Abstract

As part of the Forced Upper Ocean Dynamics Program, which ran concurrently with the US JGOFS Arabian Sea Expedition, five moorings were deployed in the historical axis of the Findlater Jet. In addition to other variables, moored sensors collected photosynthetically active radiation (PAR), particulate beam attenuation ( C p ), stimulated fluorescence (FLU), and dissolved oxygen (O 2) data from October 1994 to October 1995. Diel bio-optical signals were recorded during two periods between the Northeast and Southwest Monsoons at 10, 35, and 65 m. Spectral analysis shows significant diel cycles of C p , FLU, and O 2, but the strength of these cycles was not constant over time. Daily periodicity was lowest for all bio-optical signals just after a strong storm during the 1994 Fall Intermonsoon period. During a phytoplankton bloom associated with a cool advective feature, the FLU and O 2 diel signals were most pronounced. Although these signals are biological responses to the daily cycle of irradiance, they are mediated by hydrographic conditions; strongest when phytoplankton are confined within the mixed layer or thermocline, and thus exposed to light intensities long enough to display these responses to PAR. Fluorescence quenching at 10 m due to high irradiance (∼1000 μEinstein m −2 s −1) forced the ratio of fluorescence to particulate attenuation into a diel periodicity at 10 m, but not at 35 m (noontime irradiance ∼200 μEinstein m −2 s −1), where the FLU and C p increases were almost in phase.
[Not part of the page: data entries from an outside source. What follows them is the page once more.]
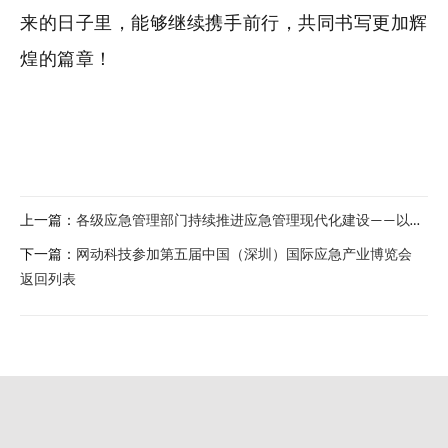
来的日子里，能够继续携手前行，共同书写更加辉
煌的篇章！
上一篇：
各级应急管理部门持续推进应急管理现代化建设——以科技之“智” 筑安全之基
下一篇：
网动科技参加第五届中国（深圳）国际应急产业博览会
返回列表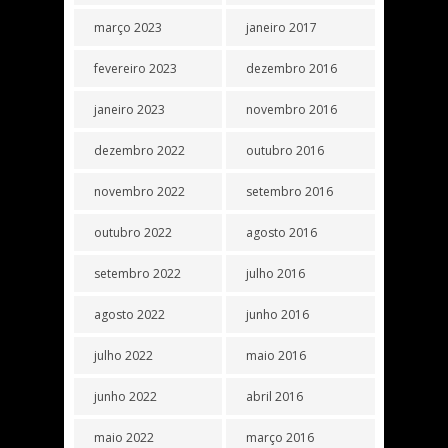
março 2023
janeiro 2017
fevereiro 2023
dezembro 2016
janeiro 2023
novembro 2016
dezembro 2022
outubro 2016
novembro 2022
setembro 2016
outubro 2022
agosto 2016
setembro 2022
julho 2016
agosto 2022
junho 2016
julho 2022
maio 2016
junho 2022
abril 2016
maio 2022
março 2016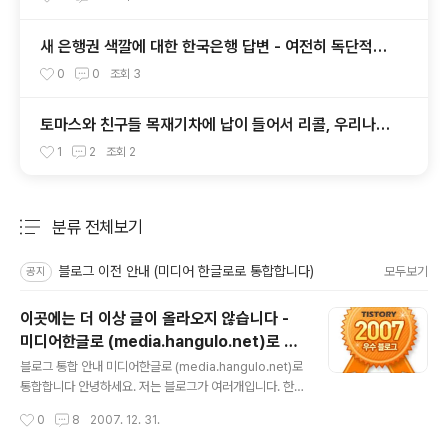
새 은행권 색깔에 대한 한국은행 답변 - 여전히 독단적인
성의 없는 태도
0
0
조회
3
토마스와 친구들 목재기차에 납이 들어서 리콜, 우리나라
도 실시!
1
2
조회
2
분류 전체보기
주요 글 목록
블로그 이전 안내 (미디어 한글로로 통합합니다)
모두보기
공지
이곳에는 더 이상 글이 올라오지 않습니다 -
미디어한글로 (media.hangulo.net)로 통
글 내용
합합니다
블로그 통합 안내 미디어한글로 (media.hangulo.net)로
통합합니다 안녕하세요. 저는 블로그가 여러개입니다. 한
블로그가 다른 블로그에 악영향을 미치는 결과를 보아왔
작성시간
0
8
2007. 12. 31.
고, 블로그 자체의 전문성(있지도 않지만.. ^^) 을 위해서 여
러개로 나누었습니다. 하지만... 그 결과가 너무 헷갈린데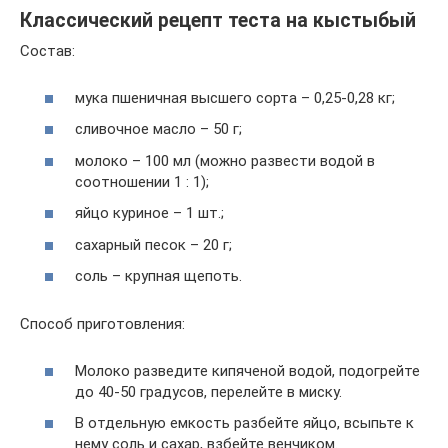
Классический рецепт теста на кыстыбый
Состав:
мука пшеничная высшего сорта – 0,25-0,28 кг;
сливочное масло – 50 г;
молоко – 100 мл (можно развести водой в
соотношении 1 : 1);
яйцо куриное – 1 шт.;
сахарный песок – 20 г;
соль – крупная щепоть.
Способ приготовления:
Молоко разведите кипяченой водой, подогрейте
до 40-50 градусов, перелейте в миску.
В отдельную емкость разбейте яйцо, всыпьте к
нему соль и сахар, взбейте венчиком.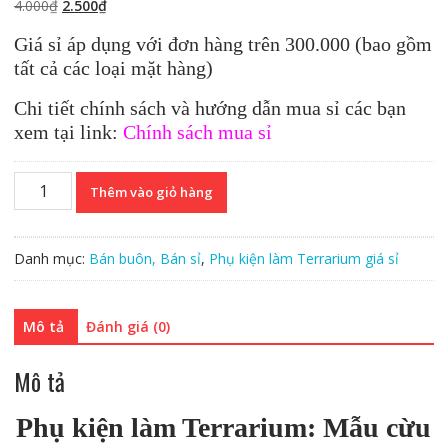
Giá
Giá
4.000
₫
2.500
₫
gốc
hiện
Giá sỉ áp dụng với đơn hàng trên 300.000 (bao gồm
là:
tại
tất cả các loại mặt hàng)
4.000₫.
là:
2.500₫.
Chi tiết chính sách và hướng dẫn mua sỉ các bạn
xem tại link:
Chính sách mua sỉ
Phụ
Thêm vào giỏ hàng
kiện
cừu
lông
Danh mục:
Bán buôn, Bán sỉ
,
Phụ kiện làm Terrarium giá sỉ
xù
(giá
sỉ)
Mô tả
Đánh giá (0)
số
lượng
Mô tả
Phụ kiện làm Terrarium: Mẫu cừu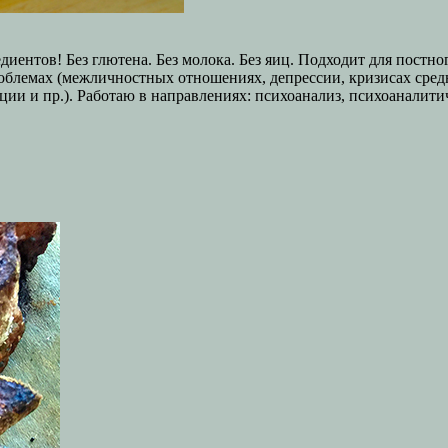
иентов! Без глютена. Без молока. Без яиц. Подходит для постно
блемах (межличностных отношениях, депрессии, кризисах средн
ции и пр.). Работаю в направлениях: психоанализ, психоаналит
Diel changes in C p , when scaled to particulate organic carbon, suggest a net production of ∼20 mg C m −3 d −1 at 10 and 35 m. We estimate a specific growth rate from a calculated particle production rate balanced by a constant grazing over 24 h to be 0.77 d −1, and using a C ∗ c of 424 mg C m −2, estimate a carbon : chl a ratio between 85 and 115 for a 10-d window during the 1994 Fall Intermonsoon period.